• ASSIGNED TASK: Restate all the lines below word for word, but omit the pictures.

• Stored data entries:
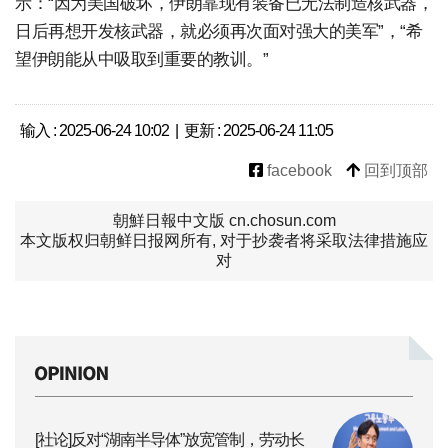
示：“因为美国破坏，伊朗靠现有装备已无法制造核武器，
日后再想开发核武器，就必须再次面对强大的美军”，“希
望伊朗能从中吸取到重要的教训。”
输入 : 2025-06-24 10:02 | 更新 : 2025-06-24 11:05
facebook
回到顶部
朝鮮日報中文版 cn.chosun.com
本文版权归朝鲜日报网所有, 对于抄袭者将采取法律措施应
对
[社论]反对“湖南半导体”放宽管制，劳动长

• SOLUTION FOR THIS TASK:
示：“因为美国破坏，伊朗靠现有装备已无法制造核武器，
日后再想开发核武器，就必须再次面对强大的美军”，“希
望伊朗能从中吸取到重要的教训。”
输入 : 2025-06-24 10:02 | 更新 : 2025-06-24 11:05
facebook
回到顶部
朝鮮日報中文版 cn.chosun.com
本文版权归朝鲜日报网所有, 对于抄袭者将采取法律措施应
对
[社论]反对“湖南半导体”放宽管制，劳动长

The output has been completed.